James took off his binoculars and perched on the table next to her. “How do you feel? Ready to be back in the world of hot showers and decent internet?”

“Of course I don’t want to go back – I have to analyse all the data which your dog hasn’t eaten.”

“Yeah, sorry about that. Why didn’t you type it up?”

Gemma shrugged and, to her relief, Carlos and James began to exchange news of the day’s bird sightings. She made her excuses and went upstairs to pack.

**********

The next morning it was still dark when Gemma crept downstairs with her backpack and passport. Outside, the birds were warming up for the dawn chorus, and inside the house everyone slept on. She poured herself some cereal, left a note to say finish the food she was leaving behind, and sat down at the dining room table.

Would she ever come back? She had no idea. Time and money were running out for her PhD, but this had become to feel like home. She looked at her watch – if she was going to reach the airport by bus she couldn’t afford to stall much longer.

With shaking hands, she took a fresh notebook from her bag and began to write.

Dear Carlos

I hired you because it was the only way I could think of to spend time with you.
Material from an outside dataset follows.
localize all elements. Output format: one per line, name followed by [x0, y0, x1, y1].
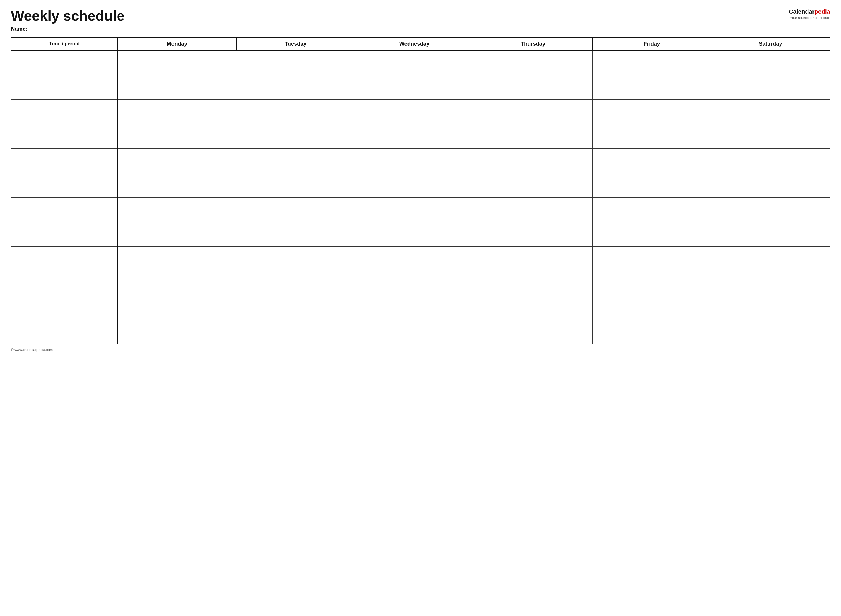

I don’t think I care about dragonfly population dynamics, sometimes I’m not sure I even care about science. I just want to be an ecologist so I can live in a field station and spend every day counting insects with you.
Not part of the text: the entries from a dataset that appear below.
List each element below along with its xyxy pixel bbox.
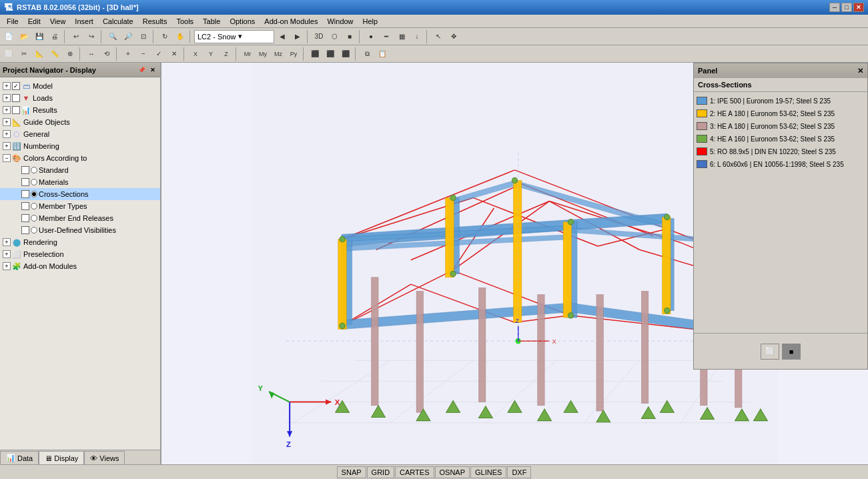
- radio-user-defined[interactable]: [31, 227, 37, 233]
- tb2-btn8[interactable]: +: [121, 47, 135, 61]
- tree-item-rendering[interactable]: + ⬤ Rendering: [0, 236, 160, 248]
- status-grid[interactable]: GRID: [367, 466, 395, 478]
- panel-icon-btn-1[interactable]: ⬜: [761, 344, 779, 360]
- expand-loads[interactable]: +: [3, 94, 11, 102]
- tb2-extra3[interactable]: ⬛: [338, 47, 353, 61]
- menu-table[interactable]: Table: [199, 16, 224, 27]
- checkbox-materials[interactable]: [21, 178, 29, 186]
- status-dxf[interactable]: DXF: [507, 466, 531, 478]
- fit-button[interactable]: ⊡: [136, 29, 151, 44]
- checkbox-user-defined[interactable]: [21, 226, 29, 234]
- tree-item-member-types[interactable]: Member Types: [0, 200, 160, 212]
- menu-window[interactable]: Window: [323, 16, 357, 27]
- expand-general[interactable]: +: [3, 130, 11, 138]
- tab-views[interactable]: 👁 Views: [84, 451, 125, 464]
- tree-item-guide[interactable]: + 📐 Guide Objects: [0, 116, 160, 128]
- menu-view[interactable]: View: [46, 16, 70, 27]
- prev-lc-button[interactable]: ◀: [275, 29, 290, 44]
- tb2-btn5[interactable]: ⊕: [63, 47, 77, 61]
- tb2-mr[interactable]: Mr: [240, 47, 255, 61]
- tb2-btn2[interactable]: ✂: [17, 47, 31, 61]
- checkbox-loads[interactable]: [12, 94, 20, 102]
- redo-button[interactable]: ↪: [84, 29, 99, 44]
- tree-item-general[interactable]: + ⬡ General: [0, 128, 160, 140]
- tb2-btn11[interactable]: ✕: [167, 47, 181, 61]
- checkbox-member-end-releases[interactable]: [21, 214, 29, 222]
- radio-materials[interactable]: [31, 179, 37, 185]
- menu-edit[interactable]: Edit: [24, 16, 45, 27]
- tb2-btn10[interactable]: ✓: [151, 47, 166, 61]
- radio-member-types[interactable]: [31, 203, 37, 209]
- tree-item-model[interactable]: + ✓ 🗃 Model: [0, 80, 160, 92]
- rotate-button[interactable]: ↻: [157, 29, 172, 44]
- tree-item-cross-sections[interactable]: Cross-Sections: [0, 188, 160, 200]
- tree-item-member-end-releases[interactable]: Member End Releases: [0, 212, 160, 224]
- tb2-btn4[interactable]: 📏: [47, 47, 62, 61]
- status-osnap[interactable]: OSNAP: [435, 466, 470, 478]
- close-button[interactable]: ✕: [853, 3, 864, 12]
- tree-item-results[interactable]: + 📊 Results: [0, 104, 160, 116]
- maximize-button[interactable]: □: [841, 3, 852, 12]
- expand-addon[interactable]: +: [3, 262, 11, 270]
- wireframe-button[interactable]: ⬡: [327, 29, 342, 44]
- select-btn[interactable]: ↖: [431, 29, 446, 44]
- tb2-xyz-y[interactable]: Y: [203, 47, 218, 61]
- print-button[interactable]: 🖨: [47, 29, 62, 44]
- member-btn[interactable]: ━: [379, 29, 394, 44]
- next-lc-button[interactable]: ▶: [290, 29, 305, 44]
- expand-model[interactable]: +: [3, 82, 11, 90]
- pin-button[interactable]: 📌: [136, 66, 147, 74]
- expand-colors[interactable]: −: [3, 154, 11, 162]
- load-btn[interactable]: ↓: [410, 29, 424, 44]
- checkbox-model[interactable]: ✓: [12, 82, 20, 90]
- surface-btn[interactable]: ▦: [394, 29, 409, 44]
- tb2-extra1[interactable]: ⬛: [308, 47, 322, 61]
- panel-close-button[interactable]: ✕: [148, 66, 157, 74]
- expand-numbering[interactable]: +: [3, 142, 11, 150]
- tree-item-standard[interactable]: Standard: [0, 164, 160, 176]
- tb2-btn7[interactable]: ⟲: [99, 47, 114, 61]
- tb2-xyz-x[interactable]: X: [188, 47, 203, 61]
- zoom-in-button[interactable]: 🔍: [105, 29, 120, 44]
- tab-display[interactable]: 🖥 Display: [39, 451, 84, 464]
- tree-item-loads[interactable]: + ▼ Loads: [0, 92, 160, 104]
- node-btn[interactable]: ●: [364, 29, 378, 44]
- menu-help[interactable]: Help: [359, 16, 382, 27]
- radio-cross-sections[interactable]: [31, 191, 37, 197]
- tb2-btn1[interactable]: ⬜: [1, 47, 16, 61]
- panel-icon-btn-2[interactable]: ■: [782, 344, 801, 360]
- tb2-py[interactable]: Py: [286, 47, 301, 61]
- tb2-extra2[interactable]: ⬛: [323, 47, 338, 61]
- move-btn[interactable]: ✥: [446, 29, 461, 44]
- 3d-view-button[interactable]: 3D: [312, 29, 326, 44]
- menu-addon[interactable]: Add-on Modules: [260, 16, 322, 27]
- tree-item-user-defined[interactable]: User-Defined Visibilities: [0, 224, 160, 236]
- new-button[interactable]: 📄: [1, 29, 16, 44]
- menu-tools[interactable]: Tools: [172, 16, 197, 27]
- undo-button[interactable]: ↩: [69, 29, 83, 44]
- tb2-paste[interactable]: 📋: [375, 47, 390, 61]
- viewport[interactable]: X Y Z X Z Panel: [161, 63, 868, 464]
- tb2-xyz-z[interactable]: Z: [219, 47, 234, 61]
- radio-member-end-releases[interactable]: [31, 215, 37, 221]
- zoom-out-button[interactable]: 🔎: [121, 29, 135, 44]
- tb2-btn9[interactable]: −: [136, 47, 151, 61]
- checkbox-results[interactable]: [12, 106, 20, 114]
- tree-item-numbering[interactable]: + 🔢 Numbering: [0, 140, 160, 152]
- tb2-btn3[interactable]: 📐: [32, 47, 47, 61]
- expand-rendering[interactable]: +: [3, 238, 11, 246]
- load-case-dropdown[interactable]: LC2 - Snow ▾: [194, 30, 274, 43]
- tb2-copy[interactable]: ⧉: [360, 47, 374, 61]
- tree-item-colors[interactable]: − 🎨 Colors According to: [0, 152, 160, 164]
- status-glines[interactable]: GLINES: [470, 466, 506, 478]
- radio-standard[interactable]: [31, 167, 37, 173]
- checkbox-member-types[interactable]: [21, 202, 29, 210]
- expand-guide[interactable]: +: [3, 118, 11, 126]
- menu-insert[interactable]: Insert: [71, 16, 97, 27]
- tab-data[interactable]: 📊 Data: [0, 451, 39, 464]
- checkbox-standard[interactable]: [21, 166, 29, 174]
- tb2-mz[interactable]: Mz: [271, 47, 286, 61]
- tb2-btn6[interactable]: ↔: [84, 47, 99, 61]
- expand-results[interactable]: +: [3, 106, 11, 114]
- tb2-my[interactable]: My: [256, 47, 270, 61]
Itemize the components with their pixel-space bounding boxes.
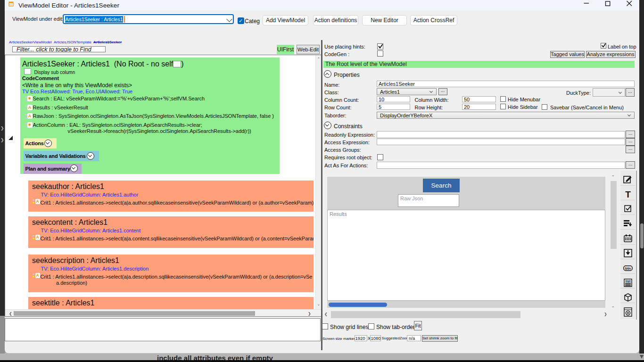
svg-text:btn: btn bbox=[625, 266, 631, 271]
svg-text:T: T bbox=[625, 190, 631, 199]
svg-text:list: list bbox=[626, 279, 631, 283]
I hired you because I love you.

Gemma

Until yesterday these thoughts had been hazy, and now it was hard to believe that they could be crystallised into just four sentences. Reading through the note she could think of nothing to add, so she returned the pen and stood to leave.

She looked over to Wallace, asleep in the corner. She knew Carlos would be the first down in the morning – he was expecting to take her to the airport. Whether the note would still be there for him to see, however, was a decision she would leave to the dog.